Cela faisait longtemps que les trois fondateurs restants ne s’étaient pas retrouvés ensemble au même endroit. Mais, quelle meilleure occasion que les portes ouvertes pour cela ? Enfin, Wisdom avait encore montré sa capacité à passer complètement inaperçu, pour l’instant. Mais sans doute trouveraient-ils un moment pour se réunir au calme et se raconter mutuellement ce qu’ils avaient vécu chacun de leur côté ces dernières années. Mais assurément, Tohum avait certainement le plus de surprises à dévoiler.

Gear devait admettre que la maternité était un domaine qui lui était en grande partie inconnu, avoir des enfants impliquant des responsabilités et une stabilité incompatibles avec son mode de vie actuelle. Mais il s’était tout de même occupé de plusieurs centaines d’enfants durant ses années à l’école, et avait toujours considéré que c’était sa manière à lui d’être parent, ou ce qui s’en rapprochait le plus.

Quoique, le futur avait encore bien des choses imprévues, pour lui comme pour Kent.

"Motus et bouche cousue." répondit-il en mimant la fermeture de sa bouche avec une tirette invisible. "Je garde ça comme moyen de chantage pour que tu n’oublies pas de me présenter Monsieur. Et que tu viennes voir ton vieux collègue un peu plus souvent, maintenant que nous sommes sur la même arche."

Après un dernier clin d’œil, il la laissa à ses autres obligations mondaines pour aller lui-même profiter de la fête avant la course cet après-midi. Peut-être aurait-il même l’occasion d’aller ennuyer Alex. Gentiment, comme d’habitude.



SAHAR


La musicienne sourit en entendant les compliments de sa mère, un nuage carmin colorant la peau pâle de ses joues. Il était désormais rare que Tohum assiste à ses concerts, du moins en direct, chacune ayant un agenda parfois bien chargé qui les amenait à des endroits éloignés à travers la planète. Il était loin le temps où, enfant, elle restait constamment entourée d’elle, de son père et de son frère. Un échange de regard avec la scientifique confirma qu’elles pensaient à la même chose, à ce passé sous le soleil marocain, tous ensemble.

"J’en suis d’autant plus ravie si nous avons pu te toucher à ce point, c’est le but de tout musicien." répondit-elle, émue à son tour par le bonheur de sa mère. "Je te présenterai Sebastian, c’est un jeune homme vraiment prometteur."

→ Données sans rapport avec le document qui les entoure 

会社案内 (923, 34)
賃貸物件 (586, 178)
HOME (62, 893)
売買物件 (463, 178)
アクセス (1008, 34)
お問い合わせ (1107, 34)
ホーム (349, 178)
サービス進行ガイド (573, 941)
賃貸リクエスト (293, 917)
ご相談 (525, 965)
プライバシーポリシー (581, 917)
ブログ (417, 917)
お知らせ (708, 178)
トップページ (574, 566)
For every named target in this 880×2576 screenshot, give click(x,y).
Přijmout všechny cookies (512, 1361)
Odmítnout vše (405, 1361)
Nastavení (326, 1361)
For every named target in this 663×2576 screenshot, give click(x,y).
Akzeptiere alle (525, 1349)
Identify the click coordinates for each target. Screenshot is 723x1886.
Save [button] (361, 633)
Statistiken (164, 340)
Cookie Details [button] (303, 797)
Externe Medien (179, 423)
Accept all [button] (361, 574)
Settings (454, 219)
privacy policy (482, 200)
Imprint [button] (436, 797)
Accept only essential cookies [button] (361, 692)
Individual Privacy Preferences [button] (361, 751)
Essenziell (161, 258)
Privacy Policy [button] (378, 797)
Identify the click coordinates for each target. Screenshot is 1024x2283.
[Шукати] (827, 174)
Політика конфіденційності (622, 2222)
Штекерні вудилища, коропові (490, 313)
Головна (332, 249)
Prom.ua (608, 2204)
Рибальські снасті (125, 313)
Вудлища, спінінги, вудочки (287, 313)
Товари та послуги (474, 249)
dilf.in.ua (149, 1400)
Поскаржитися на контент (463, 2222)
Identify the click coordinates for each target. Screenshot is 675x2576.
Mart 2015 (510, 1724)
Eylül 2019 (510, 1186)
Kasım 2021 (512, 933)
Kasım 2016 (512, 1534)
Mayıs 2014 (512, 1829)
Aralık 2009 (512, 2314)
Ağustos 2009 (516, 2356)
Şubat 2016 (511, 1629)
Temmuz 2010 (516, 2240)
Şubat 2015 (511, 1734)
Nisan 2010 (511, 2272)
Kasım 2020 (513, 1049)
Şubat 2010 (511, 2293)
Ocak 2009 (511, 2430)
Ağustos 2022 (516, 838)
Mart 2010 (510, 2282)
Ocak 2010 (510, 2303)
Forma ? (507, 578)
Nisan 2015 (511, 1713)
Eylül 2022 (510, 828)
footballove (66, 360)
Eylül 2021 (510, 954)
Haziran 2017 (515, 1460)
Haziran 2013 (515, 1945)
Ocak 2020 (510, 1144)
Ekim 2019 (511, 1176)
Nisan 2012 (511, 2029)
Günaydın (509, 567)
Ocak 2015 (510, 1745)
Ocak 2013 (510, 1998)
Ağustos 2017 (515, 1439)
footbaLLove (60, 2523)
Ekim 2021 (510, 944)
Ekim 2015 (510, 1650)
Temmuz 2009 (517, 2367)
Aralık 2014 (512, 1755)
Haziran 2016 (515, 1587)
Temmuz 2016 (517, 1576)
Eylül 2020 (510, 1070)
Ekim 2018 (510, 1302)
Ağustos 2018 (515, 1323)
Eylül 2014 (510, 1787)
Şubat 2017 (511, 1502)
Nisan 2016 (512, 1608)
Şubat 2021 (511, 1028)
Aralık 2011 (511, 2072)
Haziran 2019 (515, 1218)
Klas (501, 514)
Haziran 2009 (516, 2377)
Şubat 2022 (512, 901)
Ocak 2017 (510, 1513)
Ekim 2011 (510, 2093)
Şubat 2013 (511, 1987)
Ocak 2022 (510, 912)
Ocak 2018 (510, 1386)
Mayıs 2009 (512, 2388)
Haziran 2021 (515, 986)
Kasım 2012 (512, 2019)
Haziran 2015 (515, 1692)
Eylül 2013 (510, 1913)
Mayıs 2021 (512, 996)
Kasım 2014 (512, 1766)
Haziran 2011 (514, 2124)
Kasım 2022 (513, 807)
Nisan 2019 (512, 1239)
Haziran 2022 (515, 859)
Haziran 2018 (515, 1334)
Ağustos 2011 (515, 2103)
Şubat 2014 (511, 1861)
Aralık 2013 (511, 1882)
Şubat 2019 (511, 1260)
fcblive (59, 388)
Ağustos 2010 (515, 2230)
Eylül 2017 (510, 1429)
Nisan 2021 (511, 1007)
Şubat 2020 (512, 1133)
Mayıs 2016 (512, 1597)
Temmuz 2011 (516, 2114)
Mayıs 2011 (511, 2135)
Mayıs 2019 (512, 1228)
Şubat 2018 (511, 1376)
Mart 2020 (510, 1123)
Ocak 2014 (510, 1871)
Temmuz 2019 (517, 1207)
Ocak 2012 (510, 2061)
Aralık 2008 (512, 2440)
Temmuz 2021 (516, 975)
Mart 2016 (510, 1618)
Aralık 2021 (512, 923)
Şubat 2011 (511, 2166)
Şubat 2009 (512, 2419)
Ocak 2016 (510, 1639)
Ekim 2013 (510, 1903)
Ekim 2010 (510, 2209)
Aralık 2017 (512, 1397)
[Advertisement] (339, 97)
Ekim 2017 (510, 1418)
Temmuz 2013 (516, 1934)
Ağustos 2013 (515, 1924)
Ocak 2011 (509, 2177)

Sahar sourit alors à son frère lorsqu’il passa à leurs côtés, avant de fixer à nouveau Tohum.

"Pas encore." répondit-elle en secouant la tête et en faisant danser les boucles qui s’échappaient de sa coiffure. "J’espère que Riley est venue, et qu’on arrivera à fixer une date pour tous se voir."

Les événements de ces derniers mois avaient été éprouvants, entre la disparition de Tohum, les agissements de ses ennemis, et l’irruption du père de leur plus jeune sœur chez la musicienne. Un repas de famille au calme et pour faire le point ne serait pas de trop. Dawn allait demander à sa mère si le fameux Caleb l’avait accompagnée aujourd’hui, lorsqu’un nouvel interlocuteur se joignit à elles.

Elle sourit poliment à l’homme qui se présenta comme étant un journaliste, un certain Logan Finn. Elle lui fit un signe de tête reconnaissant lorsqu’il mentionna sa voix et sa prestation, son regard bienveillant se posant tour à tour sur lui et sur sa mère.

"En parlant de contribution, le devoir m’appelle. Le concert n’était que le début, nous avons encore beaucoup de choses à vous présenter. Veuillez m’excuser, Monsieur Finn, Ami’. J’espère que vous passerez une belle journée parmi nous."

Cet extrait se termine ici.